Alan Hayes is Professor of Church History at Wycliffe, University of Toronto, and he has this to say about the plight of the Anglican Church of Canada (Page 3):
And now, in 2009, the Anglican Communion gives a very good impression of falling to pieces. Some of this gets blamed on debates about sexuality, but, if you’ve followed me so far, you’ll know that I see deeper and more enduring causes than that.
What’s the way forward? If our problem is what I suspect – that we’re depending on a Vatican II theology which was never really ours to begin with and which is now showing signs of age—then the way forward is theological too. We need to rediscover, together, the faith of our Church. We need to agree on what we stand for, and we need to discern our distinctive theologically grounded mission.
I doubt that techniques of church growth or strategies of relevance will move us ahead until we’ve had our own Anglican Vatican II, and that will mean prayer, self-criticism, ressourcement, and aggiornamento.
This is the first time I have seen Alan openly admit that the ACoC is imitating something that is falling to pieces. Of course, for many of us, it is quite clear that the ACoC isn’t doing an imitation, but actually is falling to pieces: just as Bob Dylan observed you don’t need a weatherman to tell which way the wind blows, you don’t need a professor of church history to tell you what the rotten smell is in the ACoC.

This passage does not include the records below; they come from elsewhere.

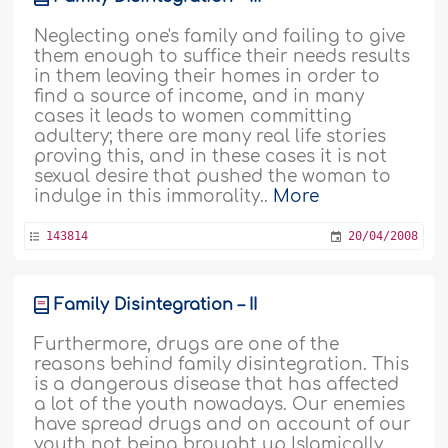
Neglecting one's family and failing to give
them enough to suffice their needs results
in them leaving their homes in order to
find a source of income, and in many
cases it leads to women committing
adultery; there are many real life stories
proving this, and in these cases it is not
sexual desire that pushed the woman to
indulge in this immorality..
More
143814
20/04/2008
Family Disintegration – II
Furthermore, drugs are one of the
reasons behind family disintegration. This
is a dangerous disease that has affected
a lot of the youth nowadays. Our enemies
have spread drugs and on account of our
youth not being brought up Islamically,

His point that we adopted something that isn’t ours – Vatican II – and that we need our own version is interesting but impossible: we don’t have a Vatican. It has become transparently apparent that there is absolutely no working authority structure in the worldwide Anglican communion; someone other than Rowan Williams might have had the guts to impose order, but it is quite clearly beyond Rowan.
When we see this sort of thing:
the Roman Catholic Church’s new and totally unexpected spirit of self-criticism, its re-thinking of Christian basics, its ressourcement (its return to essential sources, especially Scripture), and its aggiornamento (its passion to come to faithful terms with the modern world).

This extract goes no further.